- [EXERCISE DETAILS]:
Below is a block of entries, which should be copied verbatim apart from the pictures.

[SUPPLIED MATERIAL]

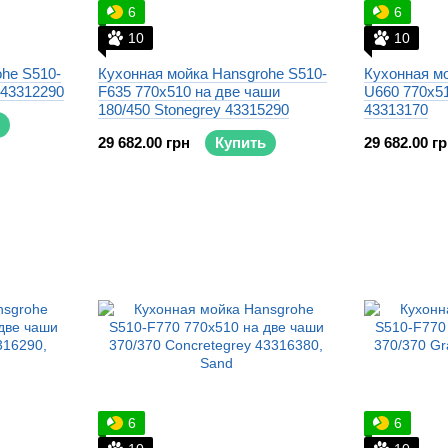
6
6
10
10
he S510-
Кухонная мойка Hansgrohe S510-
Кухонная мо
 43312290
F635 770x510 на две чаши
U660 770x51
180/450 Stonegrey 43315290
43313170
29 682.00 грн
Купить
29 682.00 г
6
6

[/SUPPLIED MATERIAL]

- [OUTPUT]:
6
6
10
10
he S510-
Кухонная мойка Hansgrohe S510-
Кухонная мо
 43312290
F635 770x510 на две чаши
U660 770x51
180/450 Stonegrey 43315290
43313170
29 682.00 грн
Купить
29 682.00 г
6
6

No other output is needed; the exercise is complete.